You are viewing a plain text version of this content. The canonical link for it is here.
Posted to user@mahout.apache.org by Jason Smith <ja...@gmail.com> on 2011/06/02 05:00:53 UTC

PearsonCorrelationSimilarity returning NaN for user similarity with perfect match

What is the reasoning behind PearsonCorrelationSimilarity  returning
NaN for userSimilarity when the two user's overlapping reviews match
up perfectly?
In my case of a limited set of rating values (1 to 5 stars) it seems
quite possible that a user with a smaller number of ratings might have
overlapping ratings with other users.  Am I missing something here.

 // Note that sum of X and sum of Y don't appear here since they are
assumed to be 0;
    // the data is assumed to be centered.
    double denominator = Math.sqrt(sumX2) * Math.sqrt(sumY2);
    if (denominator == 0.0) {
      // One or both parties has -all- the same ratings;
      // can't really say much similarity under this measure
      return Double.NaN;
    }
    return sumXY / denominator;

Re: PearsonCorrelationSimilarity returning NaN for user similarity with perfect match

Posted by Sean Owen <sr...@gmail.com>.
I assume one or both has all the same ratings, at least in the overlapping
items. This means the standard deviation of their ratings is undefined, and
that's part of the formula. I think the answer is, that's just how it's
defined.

This tends to happen when the users have little overlap -- 1-2 items. And
ignoring that as a similarity is generally good.
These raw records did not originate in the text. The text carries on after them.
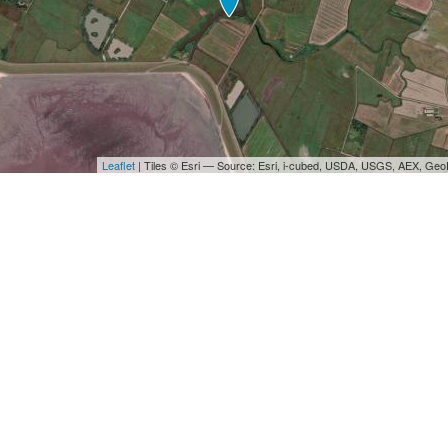
Leaflet
| Tiles © Esri — Source: Esri, i-cubed, USDA, USGS, AEX, Ge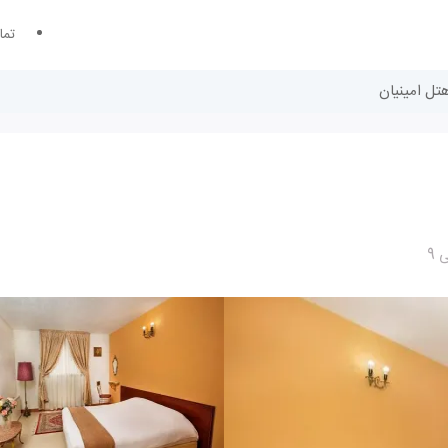
تما
هتل امینیان
9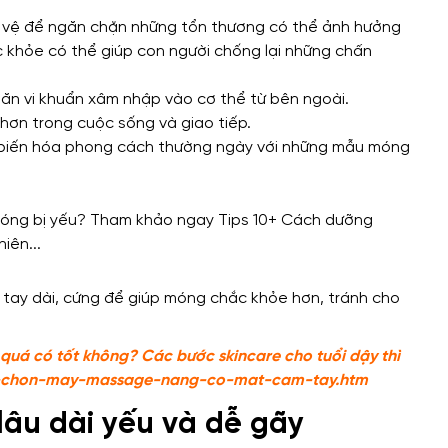
o vệ để ngăn chặn những tổn thương có thể ảnh hưởng
ắc khỏe có thể giúp con người chống lại những chấn
ăn vi khuẩn xâm nhập vào cơ thể từ bên ngoài.
 hơn trong cuộc sống và giao tiếp.
n biến hóa phong cách thường ngày với những mẫu móng
 tay dài, cứng để giúp móng chắc khỏe hơn, tránh cho
quá có tốt không? Các bước skincare cho tuổi dậy thì
lua-chon-may-massage-nang-co-mat-cam-tay.htm
lâu dài yếu và dễ gãy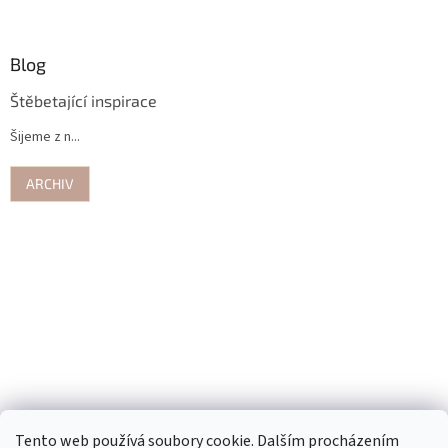
Blog
Štěbetající inspirace
Šijeme z n...
ARCHIV
Tento web používá soubory cookie. Dalším procházením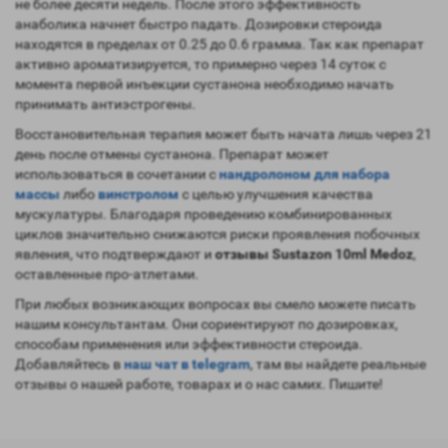
не более десяти недель. После этого эффективность
анаболика начнет быстро падать. Дозировки стероида
находятся в пределах от 0.25 до 0.6 грамма. Так как препарат
активно ароматизируется, то примерно через 14 суток с
момента первой инъекции сустанона необходимо начать
принимать антиэстрогены.
Восстановительная терапия может быть начата лишь через 21
день после отмены сустанона. Препарат может
использоваться в сочетании с
нандролоном
для набора
массы
либо
винстролом
с целью улучшения качества
мускулатуры. Благодаря проведению комбинированных
циклов значительно снижаются риски проявления побочных
явления, что подтверждают и
отзывы Sustazon 10ml Medoz
,
оставленные про-атлетами.
При любых возникающих вопросах вы смело можете писать
нашим консультантам. Они сориентируют по дозировках,
способам применения или эффективности стероида.
Добавляйтесь в
наш чат в telegram
, там вы найдете реальные
отзывы о нашей работе, товарах и о нас самих. Пишите!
But yes this is a reason you might not choose this metric.

On Thu, Jun 2, 2011 at 4:00 AM, Jason Smith <ja...@gmail.com> wrote:

> What is the reasoning behind PearsonCorrelationSimilarity  returning
> NaN for userSimilarity when the two user's overlapping reviews match
> up perfectly?
> In my case of a limited set of rating values (1 to 5 stars) it seems
> quite possible that a user with a smaller number of ratings might have
> overlapping ratings with other users.  Am I missing something here.
>
>  // Note that sum of X and sum of Y don't appear here since they are
> assumed to be 0;
>    // the data is assumed to be centered.
>    double denominator = Math.sqrt(sumX2) * Math.sqrt(sumY2);
>    if (denominator == 0.0) {
>      // One or both parties has -all- the same ratings;
>      // can't really say much similarity under this measure
>      return Double.NaN;
>    }
>    return sumXY / denominator;
>